**WORK TO BE COMPLETED**
The response must consist of each line in the listing that has the word "російському" in it.

_____

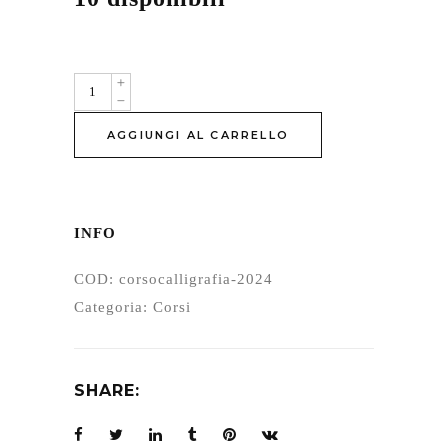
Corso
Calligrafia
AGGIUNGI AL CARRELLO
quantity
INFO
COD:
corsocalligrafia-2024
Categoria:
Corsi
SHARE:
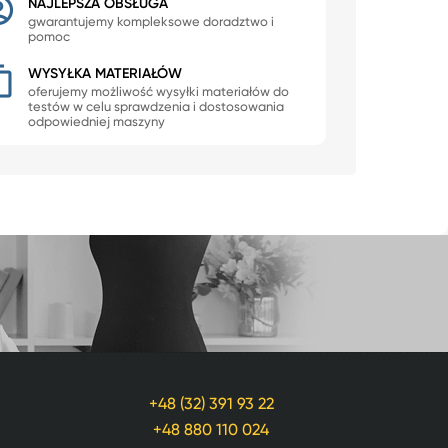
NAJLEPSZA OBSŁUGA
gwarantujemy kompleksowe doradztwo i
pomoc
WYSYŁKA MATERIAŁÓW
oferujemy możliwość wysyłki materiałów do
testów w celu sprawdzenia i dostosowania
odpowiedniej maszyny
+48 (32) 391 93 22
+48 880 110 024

_____

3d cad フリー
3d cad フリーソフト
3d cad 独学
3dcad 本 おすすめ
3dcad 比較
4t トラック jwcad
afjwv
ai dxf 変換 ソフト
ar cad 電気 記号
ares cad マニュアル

_____

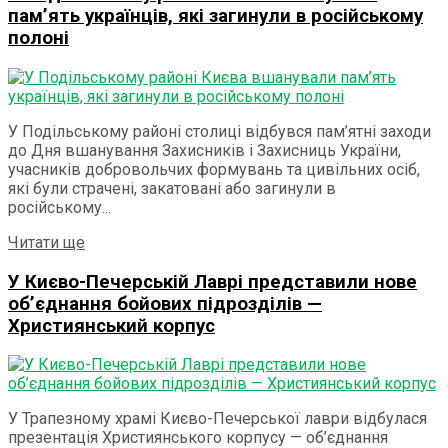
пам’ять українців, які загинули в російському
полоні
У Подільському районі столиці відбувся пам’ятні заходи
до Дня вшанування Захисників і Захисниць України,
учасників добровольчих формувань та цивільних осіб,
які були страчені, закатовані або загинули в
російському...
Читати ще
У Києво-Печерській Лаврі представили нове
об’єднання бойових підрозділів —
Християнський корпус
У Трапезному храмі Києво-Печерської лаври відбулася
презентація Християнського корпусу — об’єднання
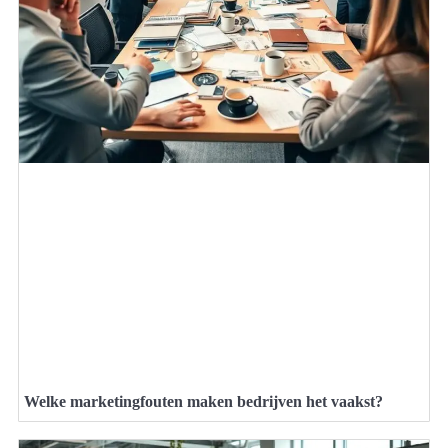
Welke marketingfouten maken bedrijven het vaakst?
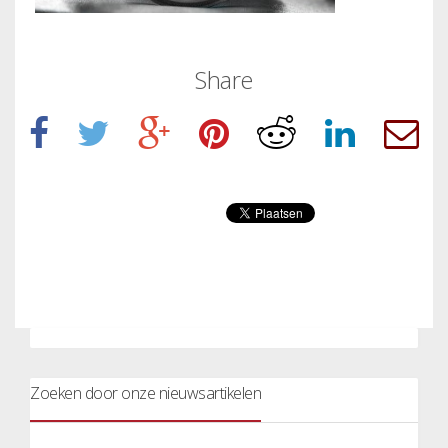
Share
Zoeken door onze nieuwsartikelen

_____

**EXPECTED ANSWER**
пам’ять українців, які загинули в російському
російському...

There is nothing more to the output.